Try it
The answer must be an exact copy of the records, with every picture left out.

Given records
*** Begin section ***

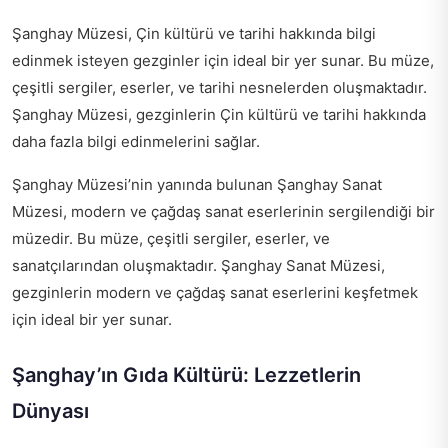
Şanghay Müzesi, Çin kültürü ve tarihi hakkında bilgi
edinmek isteyen gezginler için ideal bir yer sunar. Bu müze,
çeşitli sergiler, eserler, ve tarihi nesnelerden oluşmaktadır.
Şanghay Müzesi, gezginlerin Çin kültürü ve tarihi hakkında
daha fazla bilgi edinmelerini sağlar.
Şanghay Müzesi’nin yanında bulunan Şanghay Sanat
Müzesi, modern ve çağdaş sanat eserlerinin sergilendiği bir
müzedir. Bu müze, çeşitli sergiler, eserler, ve
sanatçılarından oluşmaktadır. Şanghay Sanat Müzesi,
gezginlerin modern ve çağdaş sanat eserlerini keşfetmek
için ideal bir yer sunar.
Şanghay’ın Gıda Kültürü: Lezzetlerin
Dünyası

*** End section ***

Task answer
Şanghay Müzesi, Çin kültürü ve tarihi hakkında bilgi
edinmek isteyen gezginler için ideal bir yer sunar. Bu müze,
çeşitli sergiler, eserler, ve tarihi nesnelerden oluşmaktadır.
Şanghay Müzesi, gezginlerin Çin kültürü ve tarihi hakkında
daha fazla bilgi edinmelerini sağlar.
Şanghay Müzesi’nin yanında bulunan Şanghay Sanat
Müzesi, modern ve çağdaş sanat eserlerinin sergilendiği bir
müzedir. Bu müze, çeşitli sergiler, eserler, ve
sanatçılarından oluşmaktadır. Şanghay Sanat Müzesi,
gezginlerin modern ve çağdaş sanat eserlerini keşfetmek
için ideal bir yer sunar.
Şanghay’ın Gıda Kültürü: Lezzetlerin
Dünyası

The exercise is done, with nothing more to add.